Is Standing Heel Back Achilles Stretch good for beginners?
Standing Heel Back Achilles Stretch is rated beginner. Beginners can still attempt it with lighter weight and careful form, but it's best to master easier variations first.
What equipment do I need for Standing Heel Back Achilles Stretch?
You need Body weight to perform Standing Heel Back Achilles Stretch. If you don't have this equipment, look for variations that target the same muscles with what you have available.
What are the best tips for Standing Heel Back Achilles Stretch?

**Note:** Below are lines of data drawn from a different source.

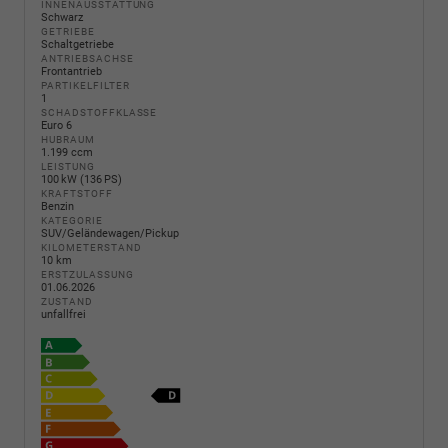
INNENAUSSTATTUNG
Schwarz
GETRIEBE
Schaltgetriebe
ANTRIEBSACHSE
Frontantrieb
PARTIKELFILTER
1
SCHADSTOFFKLASSE
Euro 6
HUBRAUM
1.199 ccm
LEISTUNG
100 kW (136 PS)
KRAFTSTOFF
Benzin
KATEGORIE
SUV/Geländewagen/Pickup
KILOMETERSTAND
10 km
ERSTZULASSUNG
01.06.2026
ZUSTAND
unfallfrei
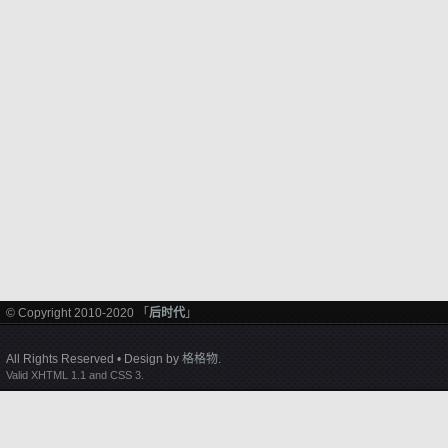
© Copyright 2010-2020 「
后时代
」
All Rights Reserved • Design by
格格物
.
Valid XHTML 1.1 and CSS 3.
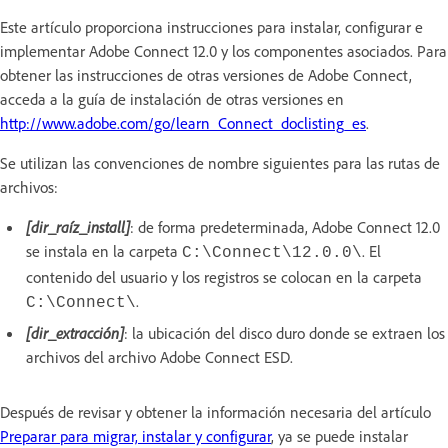
Este artículo proporciona instrucciones para instalar, configurar e
implementar Adobe Connect 12.0 y los componentes asociados. Para
obtener las instrucciones de otras versiones de Adobe Connect,
acceda a la guía de instalación de otras versiones en
http://www.adobe.com/go/learn_Connect_doclisting_es
.
Se utilizan las convenciones de nombre siguientes para las rutas de
archivos:
[dir_raíz_install]
: de forma predeterminada, Adobe Connect 12.0
se instala en la carpeta
. El
C:\Connect\12.0.0\
contenido del usuario y los registros se colocan en la carpeta
.
C:\Connect\
[dir_extracción]
: la ubicación del disco duro donde se extraen los
archivos del archivo Adobe Connect ESD.
Después de revisar y obtener la información necesaria del artículo
Preparar para migrar, instalar y configurar
, ya se puede instalar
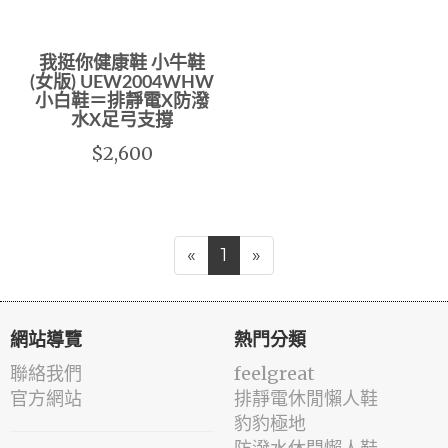
我挺你健康鞋 小牛鞋
(女版) UEW2004WHW
小白鞋＝排靜電X防潑
水X足弓支撐
$2,600
«
1
»
網站導覽
熱門分類
聯絡我們
feelgreat
官方網站
排靜電休閒懶人鞋
豹豹極地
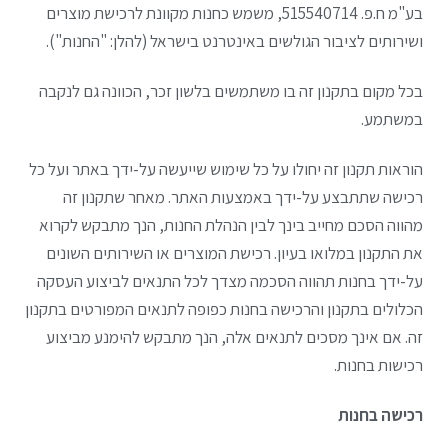
בע"מ ח.פ. 515540714, משמש כחנות מקוונת לרכישת מוצרים
ושירותים לציבור הגולשים באינטרנט בישראל (להלן: "החנות").
בכל מקום בתקנון זה בו משתמשים בלשון זכר, הכוונה גם לנקבה
במשתמע.
הוראות תקנון זה יחולו על כל שימוש שייעשה על-ידך באתר ועל כל
רכישה שתתבצע על-ידך באמצעות האתר. מאחר שתקנון זה
מהווה הסכם מחייב בינך לבין הנהלת החנות, הנך מתבקש לקרוא
את התקנון במלואו בעיון. רכישת המוצרים או השירותים השונים
על-ידך בחנות תהווה הסכמה מצדך לכל התנאים לביצוע העסקה
הכלולים בתקנון והרכישה בחנות כפופה לתנאים המפורטים בתקנון
זה. אם אינך מסכים לתנאים אלה, הנך מתבקש להימנע מביצוע
רכישות בחנות.
רכישה בחנות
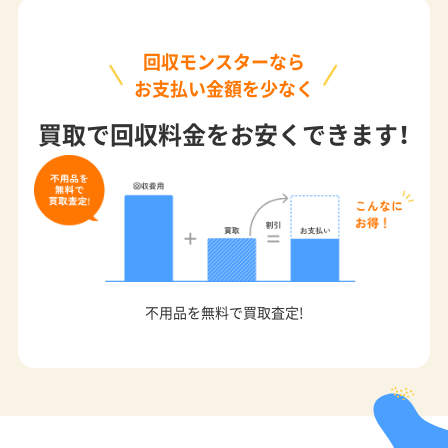
回収モンスターなら
お支払い金額を少なく
買取で回収料金をお安くできます！
不用品を無料で買取査定!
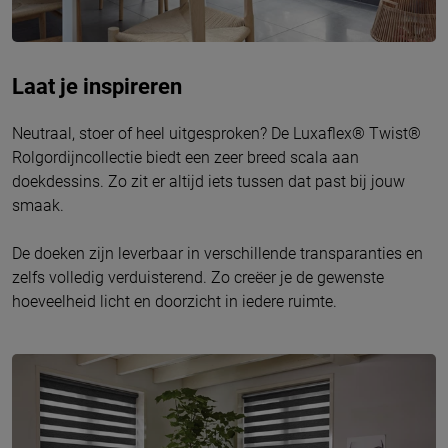
Laat je inspireren
Neutraal, stoer of heel uitgesproken? De Luxaflex® Twist®
Rolgordijncollectie biedt een zeer breed scala aan
doekdessins. Zo zit er altijd iets tussen dat past bij jouw
smaak.
De doeken zijn leverbaar in verschillende transparanties en
zelfs volledig verduisterend. Zo creëer je de gewenste
hoeveelheid licht en doorzicht in iedere ruimte.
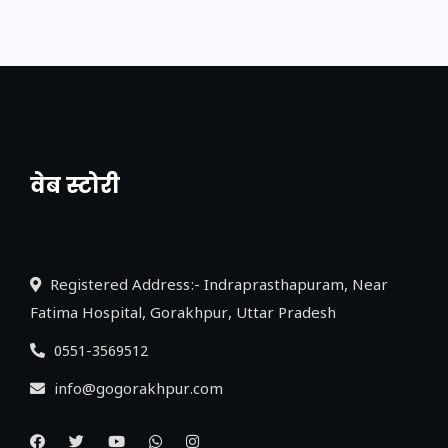
वेब स्टोरी
नया एक्सप्रेसवे: पूर्वांचल का लक, डेवलपमेंट का
लिंक
Registered Address:- Indraprasthapuram, Near
Fatima Hospital, Gorakhpur, Uttar Pradesh
0551-3569512
info@gogorakhpur.com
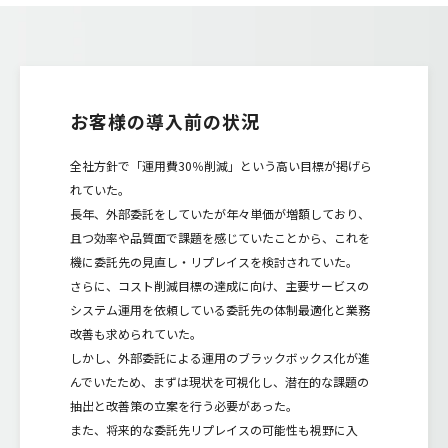
お客様の導入前の状況
全社方針で「運用費30％削減」という高い目標が掲げら
れていた。
長年、外部委託をしていたが年々単価が増額しており、
且つ効率や品質面で課題を感じていたことから、これを
機に委託先の見直し・リプレイスを検討されていた。
さらに、コスト削減目標の達成に向け、主要サービスの
システム運用を依頼している委託先の体制最適化と業務
改善も求められていた。
しかし、外部委託による運用のブラックボックス化が進
んでいたため、まずは現状を可視化し、潜在的な課題の
抽出と改善策の立案を行う必要があった。
また、将来的な委託先リプレイスの可能性も視野に入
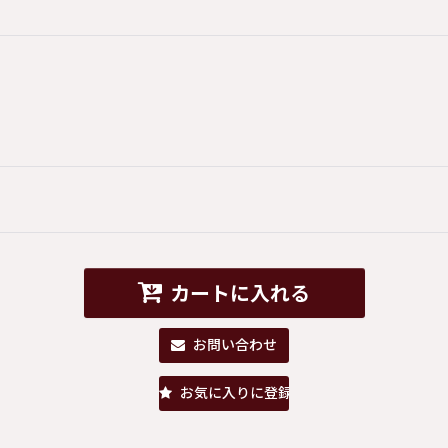
カートに入れる
お問い合わせ
お気に入りに登録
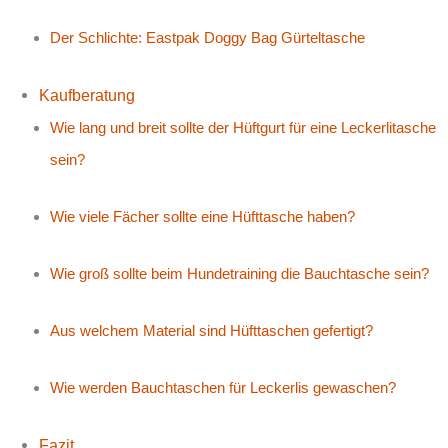
Der Schlichte: Eastpak Doggy Bag Gürteltasche
Kaufberatung
Wie lang und breit sollte der Hüftgurt für eine Leckerlitasche
sein?
Wie viele Fächer sollte eine Hüfttasche haben?
Wie groß sollte beim Hundetraining die Bauchtasche sein?
Aus welchem Material sind Hüfttaschen gefertigt?
Wie werden Bauchtaschen für Leckerlis gewaschen?
Fazit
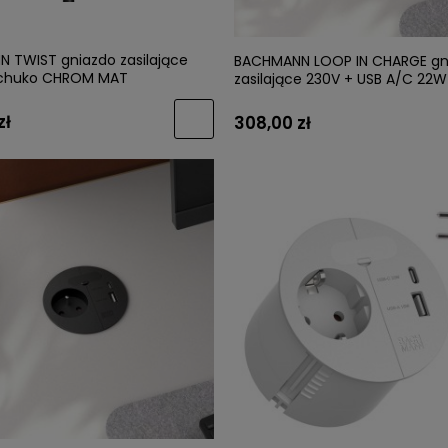
 TWIST gniazdo zasilające
BACHMANN LOOP IN CHARGE gn
Schuko CHROM MAT
zasilające 230V + USB A/C 22W
zł
308,00 zł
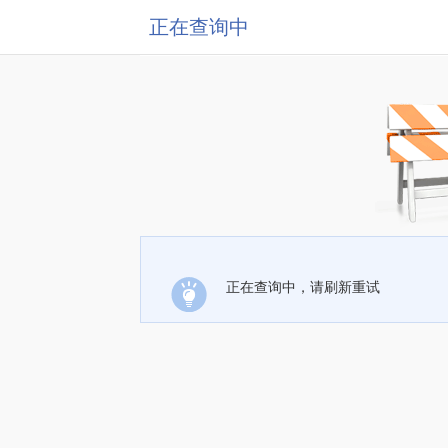
正在查询中
正在查询中，请刷新重试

Keep your back heel firmly planted throughout the stretch to effectively target the Achilles and deep calf muscles. Ensure your toes on both feet are pointing straight forward; avoid turning the back foot out, which can reduce the stretch effectiveness. Adjust the distance of your back foot to control the intensity of the stretch, stepping further back for a deeper sensation. Maintain a neutral spine and avoid excessive arching or rounding of your back; the stretch should come from the lower leg, not the back.
What are common mistakes when doing Standing Heel Back Achilles Stretch?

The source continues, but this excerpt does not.